Today we will look at a simple but often scrutinized metric and try to convert it into a valuable business Key Performance Indicator (KPI). We will look at the Average Time on Site metric.
The time on site for a visit is calculated by substracting the date of the beginning of the visit from the date of the last page viewed. Therefore, a visitor who bounced, i.e. who will have seen only one page, will have a Time on Site of 0 second.
It useful to know how much time in average your visitors spent on your site. But you have to put that metric in context. By that, I mean you won’t come up to the same conclusion for an e-commerce website than for a blog.
A KPI must lead to action. The Average Time on Site itself doesn’t do much. Your visitors stay on average 1 minute on your site. So what? How to transform it into a valuable KPI?
Let’s say you invest a lot into your brand new shopping cart. Of course, you want those visitors to ultimately buy something quick and easy, right?
A valuable and actionable KPI could be “Average time to complete check out”. Why? Because your business objective is to provide and quick and easy shopping cart. To do so, visitors must buy and exit in the less time possible. So looking at the average time to complete a check out would tell you if you’re on track.
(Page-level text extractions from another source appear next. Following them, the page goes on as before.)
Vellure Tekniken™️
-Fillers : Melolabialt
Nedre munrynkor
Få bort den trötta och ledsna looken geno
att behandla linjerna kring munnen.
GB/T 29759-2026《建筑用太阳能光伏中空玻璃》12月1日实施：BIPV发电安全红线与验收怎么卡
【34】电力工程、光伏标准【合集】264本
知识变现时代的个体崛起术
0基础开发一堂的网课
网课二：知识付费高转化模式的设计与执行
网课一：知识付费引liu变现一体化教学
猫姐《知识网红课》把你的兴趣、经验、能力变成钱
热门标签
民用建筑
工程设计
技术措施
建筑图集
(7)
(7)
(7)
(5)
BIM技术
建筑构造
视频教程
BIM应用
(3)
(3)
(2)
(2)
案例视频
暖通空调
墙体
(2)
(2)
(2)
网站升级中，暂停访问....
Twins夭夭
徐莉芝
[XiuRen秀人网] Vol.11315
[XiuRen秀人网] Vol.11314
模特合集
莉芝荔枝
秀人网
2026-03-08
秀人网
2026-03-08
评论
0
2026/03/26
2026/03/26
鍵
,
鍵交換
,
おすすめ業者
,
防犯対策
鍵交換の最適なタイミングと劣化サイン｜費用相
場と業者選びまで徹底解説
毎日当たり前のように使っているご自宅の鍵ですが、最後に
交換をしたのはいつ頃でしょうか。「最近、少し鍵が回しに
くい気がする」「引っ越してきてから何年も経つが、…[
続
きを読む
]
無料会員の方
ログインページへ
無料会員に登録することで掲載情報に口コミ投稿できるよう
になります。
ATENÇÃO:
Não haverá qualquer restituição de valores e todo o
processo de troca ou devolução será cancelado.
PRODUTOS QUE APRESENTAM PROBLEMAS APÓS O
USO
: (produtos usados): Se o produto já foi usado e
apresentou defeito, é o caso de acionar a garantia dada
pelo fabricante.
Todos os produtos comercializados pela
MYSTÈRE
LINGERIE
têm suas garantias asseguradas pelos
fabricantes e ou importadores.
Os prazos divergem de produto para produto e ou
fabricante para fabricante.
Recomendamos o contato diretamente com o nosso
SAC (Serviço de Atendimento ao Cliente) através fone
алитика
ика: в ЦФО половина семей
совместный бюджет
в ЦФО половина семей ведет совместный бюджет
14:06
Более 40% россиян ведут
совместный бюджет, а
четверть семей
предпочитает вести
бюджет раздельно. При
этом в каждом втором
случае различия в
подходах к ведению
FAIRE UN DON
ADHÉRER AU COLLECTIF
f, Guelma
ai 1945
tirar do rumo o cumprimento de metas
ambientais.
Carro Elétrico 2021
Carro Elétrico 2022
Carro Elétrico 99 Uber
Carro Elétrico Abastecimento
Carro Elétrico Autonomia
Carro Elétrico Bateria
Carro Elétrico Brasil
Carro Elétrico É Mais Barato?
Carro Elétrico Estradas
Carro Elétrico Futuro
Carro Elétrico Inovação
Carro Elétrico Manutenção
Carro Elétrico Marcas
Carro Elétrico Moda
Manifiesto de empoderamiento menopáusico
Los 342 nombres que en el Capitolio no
Average time is too high? You take action. Too low? Well, it can’t be too low, but is there any way to improve this? In any case, this KPI leads to action.
In conclusion, Average Time on Site is a metric but not a KPI by itself. It has to be segmented and has to support an business objective. In this scenario, the objective is to provide a quick and easy shopping cart. The Average Time to check out is the KPI to evaluate how we are moving toward this objective.
What do you think? Do you have any example of how to use the Average Time on site as a KPI?